Poster image Pier Paolo Pasolini

Pier Paolo Pasolini (1922 - 1975) was an Italian motion-picture director, poet, and novelist, noted for his socially critical, stylistically unorthodox films. He attended the University of Bologna, studying art history and literature. His poverty-stricken existence in Rome during the 1950s furnished the material for his first two novels, The Ragazzi (1955) and A Violent Life (1959). These brutally realistic depictions of the poverty and squalor of slum life in Rome were similar in character to his first film, Accattone (1961). One of Pasolini’s best known film The Gospel According to Saint Matthew (1964) is an austere, documentary-style retelling of the life and martyrdom of Jesus Christ.
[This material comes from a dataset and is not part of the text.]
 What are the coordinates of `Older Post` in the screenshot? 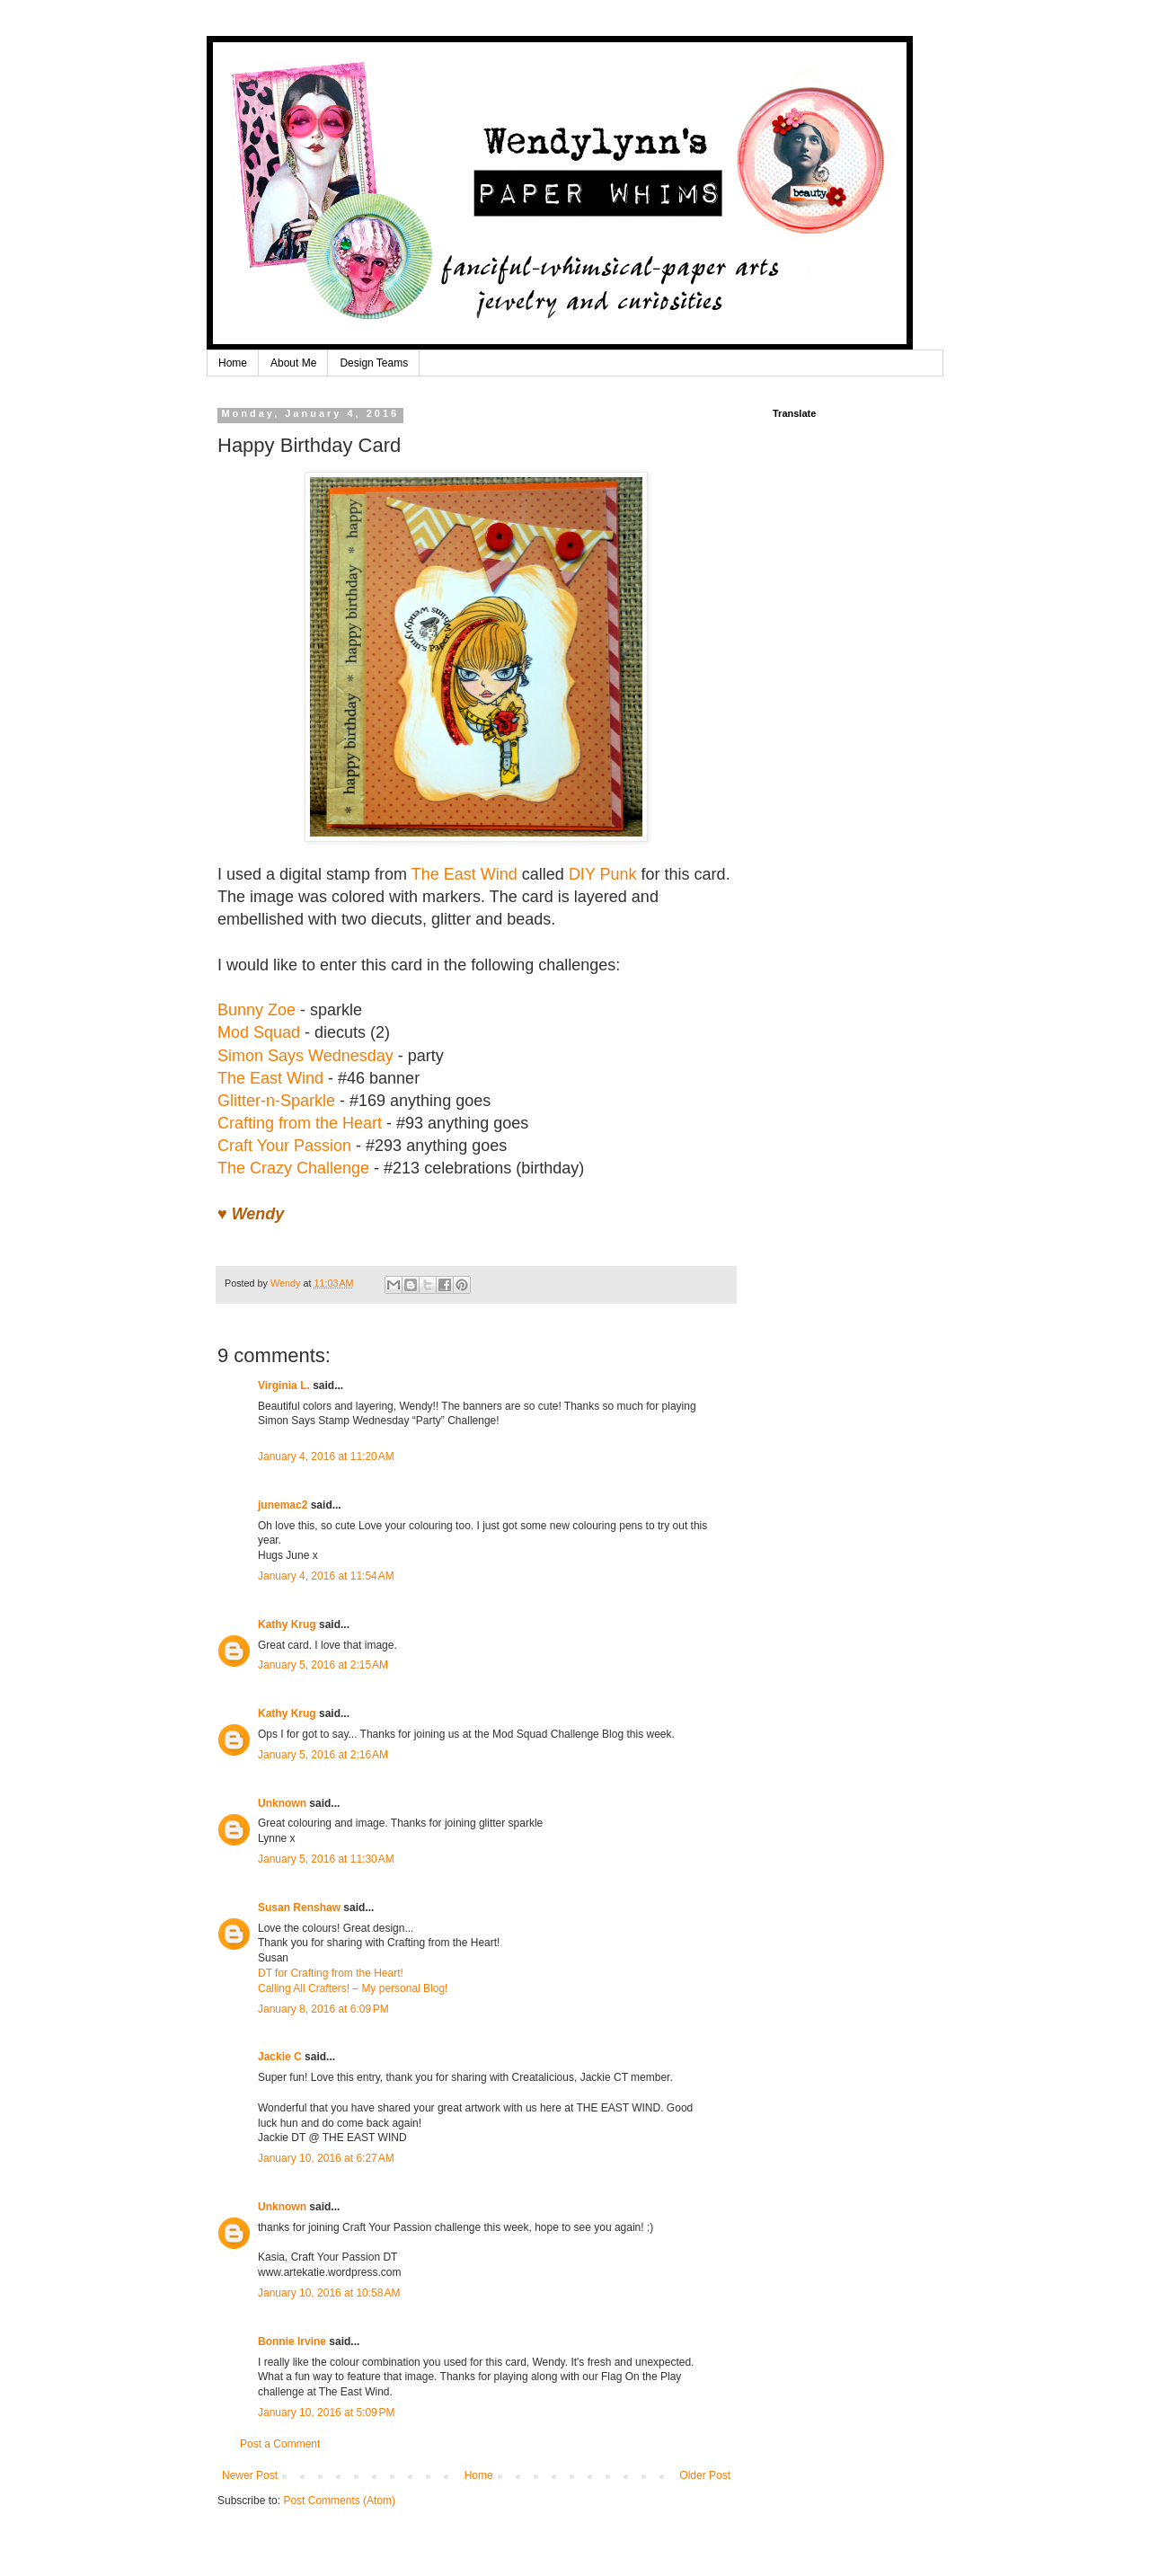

The comic allegory The Hawks and the Sparrows (1966) was followed by two films attempting to re-create ancient myths from a contemporary viewpoint, Oedipus Rex (1967) and Medea (1969). Pasolini’s use of eroticism, violence and depravity as vehicles for his political and religious speculations in such films as Theorem (1968) and Pigsty (1969) brought him into conflict with conservative elements of the Roman Catholic Church. He then ventured into medieval eroticism with Il Decamerone (1971) and The Canterbury Tales (1972). Salò, or the 120 Days of Sodom (1975) his latest film, mixing libertinism and Nazism, causes scandal. In addition to his motion pictures, Pasolini published numerous volumes of poetry and several works of literary criticism. One night of November 1975, he was found dead on the beach at Ostia, near Rome, in conditions that remain unclear.